Task prompt :: Repeat the listing beneath this line exactly, keeping every character.

Material provided ::
────────────────────────────────────────

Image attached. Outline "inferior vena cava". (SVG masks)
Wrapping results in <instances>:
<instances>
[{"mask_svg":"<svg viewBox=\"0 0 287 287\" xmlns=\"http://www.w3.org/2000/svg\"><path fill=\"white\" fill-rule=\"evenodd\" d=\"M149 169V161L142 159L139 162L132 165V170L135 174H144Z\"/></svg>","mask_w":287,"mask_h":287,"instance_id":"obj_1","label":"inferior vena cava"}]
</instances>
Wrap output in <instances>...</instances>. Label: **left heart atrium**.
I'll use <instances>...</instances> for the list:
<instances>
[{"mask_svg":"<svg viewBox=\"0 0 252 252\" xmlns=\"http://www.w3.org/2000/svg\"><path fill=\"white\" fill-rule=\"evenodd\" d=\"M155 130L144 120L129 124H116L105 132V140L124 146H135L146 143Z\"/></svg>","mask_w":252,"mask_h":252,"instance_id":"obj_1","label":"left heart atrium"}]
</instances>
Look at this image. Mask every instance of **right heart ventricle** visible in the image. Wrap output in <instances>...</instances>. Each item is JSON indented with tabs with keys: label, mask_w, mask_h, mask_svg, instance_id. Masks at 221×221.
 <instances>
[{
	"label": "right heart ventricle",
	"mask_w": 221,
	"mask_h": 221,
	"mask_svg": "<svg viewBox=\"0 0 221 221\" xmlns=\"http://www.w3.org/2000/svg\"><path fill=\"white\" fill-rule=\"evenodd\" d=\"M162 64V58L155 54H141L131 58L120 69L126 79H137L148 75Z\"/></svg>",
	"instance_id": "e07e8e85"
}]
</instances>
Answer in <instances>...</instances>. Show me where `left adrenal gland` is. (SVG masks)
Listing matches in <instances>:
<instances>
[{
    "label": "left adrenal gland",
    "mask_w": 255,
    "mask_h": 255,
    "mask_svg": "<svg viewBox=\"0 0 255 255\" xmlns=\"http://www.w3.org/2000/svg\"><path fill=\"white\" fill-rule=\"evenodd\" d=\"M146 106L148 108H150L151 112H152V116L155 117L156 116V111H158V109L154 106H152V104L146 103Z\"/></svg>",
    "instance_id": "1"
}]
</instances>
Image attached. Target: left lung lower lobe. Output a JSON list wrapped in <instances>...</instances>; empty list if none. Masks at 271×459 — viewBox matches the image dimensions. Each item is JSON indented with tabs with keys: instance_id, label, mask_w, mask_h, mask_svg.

────────────────────────────────────────

Answer to this exercise ::
Image attached. Outline "inferior vena cava". (SVG masks)
Wrapping results in <instances>:
<instances>
[{"mask_svg":"<svg viewBox=\"0 0 287 287\" xmlns=\"http://www.w3.org/2000/svg\"><path fill=\"white\" fill-rule=\"evenodd\" d=\"M149 169V161L142 159L139 162L132 165V170L135 174H144Z\"/></svg>","mask_w":287,"mask_h":287,"instance_id":"obj_1","label":"inferior vena cava"}]
</instances>
Wrap output in <instances>...</instances>. Label: **left heart atrium**.
I'll use <instances>...</instances> for the list:
<instances>
[{"mask_svg":"<svg viewBox=\"0 0 252 252\" xmlns=\"http://www.w3.org/2000/svg\"><path fill=\"white\" fill-rule=\"evenodd\" d=\"M155 130L144 120L129 124H116L105 132V140L124 146H135L146 143Z\"/></svg>","mask_w":252,"mask_h":252,"instance_id":"obj_1","label":"left heart atrium"}]
</instances>
Look at this image. Mask every instance of **right heart ventricle** visible in the image. Wrap output in <instances>...</instances>. Each item is JSON indented with tabs with keys: label, mask_w, mask_h, mask_svg, instance_id. Masks at 221×221.
 <instances>
[{
	"label": "right heart ventricle",
	"mask_w": 221,
	"mask_h": 221,
	"mask_svg": "<svg viewBox=\"0 0 221 221\" xmlns=\"http://www.w3.org/2000/svg\"><path fill=\"white\" fill-rule=\"evenodd\" d=\"M162 64V58L155 54H141L131 58L120 69L126 79H137L148 75Z\"/></svg>",
	"instance_id": "e07e8e85"
}]
</instances>
Answer in <instances>...</instances>. Show me where `left adrenal gland` is. (SVG masks)
Listing matches in <instances>:
<instances>
[{
    "label": "left adrenal gland",
    "mask_w": 255,
    "mask_h": 255,
    "mask_svg": "<svg viewBox=\"0 0 255 255\" xmlns=\"http://www.w3.org/2000/svg\"><path fill=\"white\" fill-rule=\"evenodd\" d=\"M146 106L148 108H150L151 112H152V116L155 117L156 116V111H158V109L154 106H152V104L146 103Z\"/></svg>",
    "instance_id": "1"
}]
</instances>
Image attached. Target: left lung lower lobe. Output a JSON list wrapped in <instances>...</instances>; empty list if none. Masks at 271×459 — viewBox matches the image dimensions. Each item is JSON indented with tabs with keys: instance_id, label, mask_w, mask_h, mask_svg.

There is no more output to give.